The fox came every evening at dusk, a flash of rust-red movement against the dying light. Elena watched from her kitchen window, ritualistically placing an orange on the sill. It wasn't for the fox—she'd learned early on that foxes don't care for citrus—but for herself, a small act of devotion to a memory that refused to fade.

Three years since Julian's death, and still she maintained these tiny ceremonies. The orange was his favorite fruit; he'd peel them in one continuous spiral, dangling the strip like a garland before eating each segment with exaggerated satisfaction. "Like sunshine," he'd say, juice dripping down his chin. "Portable sunshine."

The fox paused at the edge of the yard, its pointed face tilted toward her window. Elena imagined it was the same fox, though she knew foxes lived short lives in the wild. Perhaps this was its offspring, or perhaps she simply needed the continuity.

"You're not him," she whispered to the glass.

Her phone buzzed. A friend from college, someone she hadn't seen in years: "Remember how we used to say we'd never become boring adults? Coffee this week?"

Elena typed a response, deleted it, typed again. "I'd like that."

The fox vanished into the darkness between the houses. Elena picked up the orange, its skin cool and dimpled under her thumb. She tried to peel it in Julian's spiral, but it broke after three inches.
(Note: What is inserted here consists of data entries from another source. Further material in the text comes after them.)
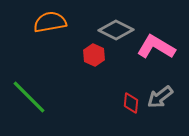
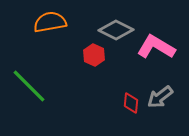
green line: moved 11 px up
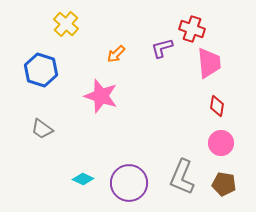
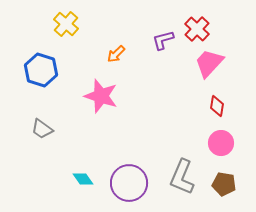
red cross: moved 5 px right; rotated 25 degrees clockwise
purple L-shape: moved 1 px right, 8 px up
pink trapezoid: rotated 132 degrees counterclockwise
cyan diamond: rotated 30 degrees clockwise
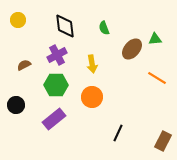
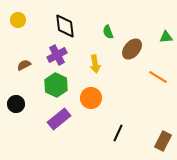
green semicircle: moved 4 px right, 4 px down
green triangle: moved 11 px right, 2 px up
yellow arrow: moved 3 px right
orange line: moved 1 px right, 1 px up
green hexagon: rotated 25 degrees clockwise
orange circle: moved 1 px left, 1 px down
black circle: moved 1 px up
purple rectangle: moved 5 px right
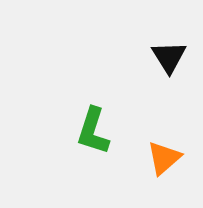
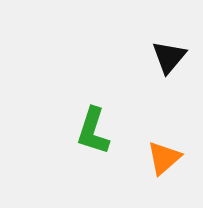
black triangle: rotated 12 degrees clockwise
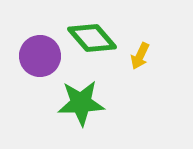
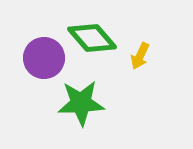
purple circle: moved 4 px right, 2 px down
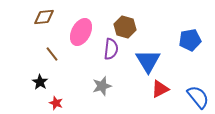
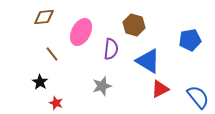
brown hexagon: moved 9 px right, 2 px up
blue triangle: rotated 28 degrees counterclockwise
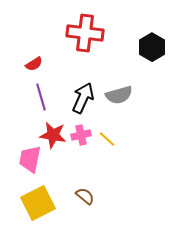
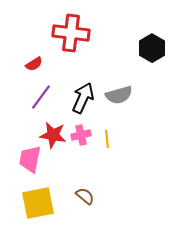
red cross: moved 14 px left
black hexagon: moved 1 px down
purple line: rotated 52 degrees clockwise
yellow line: rotated 42 degrees clockwise
yellow square: rotated 16 degrees clockwise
The effort brought tears—ridiculous, that something so small could undo her completely.

But grief was like that. Not a wave that crashed and receded, but a fox: cunning, adaptable, appearing when least expected, transforming itself over the years. Sometimes it was the absence in the bed beside her. Sometimes it was a particularly vibrant sunset. Sometimes it was an orange on a windowsill.

She ate the fruit anyway, section by section, letting the juice sting her paper-cut fingers. Tomorrow she would meet her friend. Tomorrow she would make new memories. But tonight, she allowed herself this: the ritual, the longing, the sharp taste of something that used to be joy, now something else entirely.

Something sustainable. Something that could, eventually, become its own kind of sunshine.